Foto: El expresidente de la Generalitat Carles Puigdemont. (Reuters/Yves Herman)

A veces se olvida que Cataluña no tiene problemas territoriales —como quieren hacer ver los independentistas—, sino que quien los tiene es España. Precisamente, porque Cataluña es parte del territorio nacional. Y, por lo tanto, solo desde un planteamiento global se pueden resolver problemas que envenenan la vida pública. Hasta el punto de que se confunde la parte con el todo.

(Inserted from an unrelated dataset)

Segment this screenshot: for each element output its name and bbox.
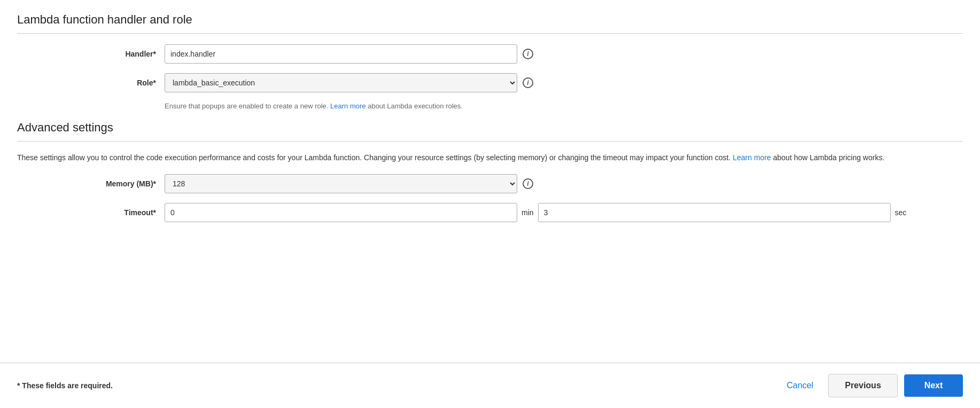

O lo que es lo mismo, se analizan los problemas del conjunto del Estado con lo que sucede en Cataluña, cuando a la inmensa mayoría de los ciudadanos lo que les preocupa son los salarios, las pensiones, la calidad del empleo, el despoblamiento o el funcionamiento de la sanidad. Y apenas se habla de ello porque lo prioritario son las peripecias de un fugado de la justicia o la lengua en la que hablan en el Congreso los diputados Rufián o Nogueras.

*Ramón Villares. La España regional. Cultura y Nación. Historia de España. Crítica/Marcial Pons 2009.

Algunos historiadores* han situado el origen de la "cuestión regional" en la década de los años 80 del siglo XIX, cuando las tensiones territoriales, en particular en Cataluña, comenzaron a ser un problema cultural y político para el conjunto del Estado. Aunque las tensiones fueron ya evidentes durante la I República, su naturaleza era distinta. La sublevación cantonal no pretendía articular el Estado, sino configurarlo como un conjunto de estados autodeterminados.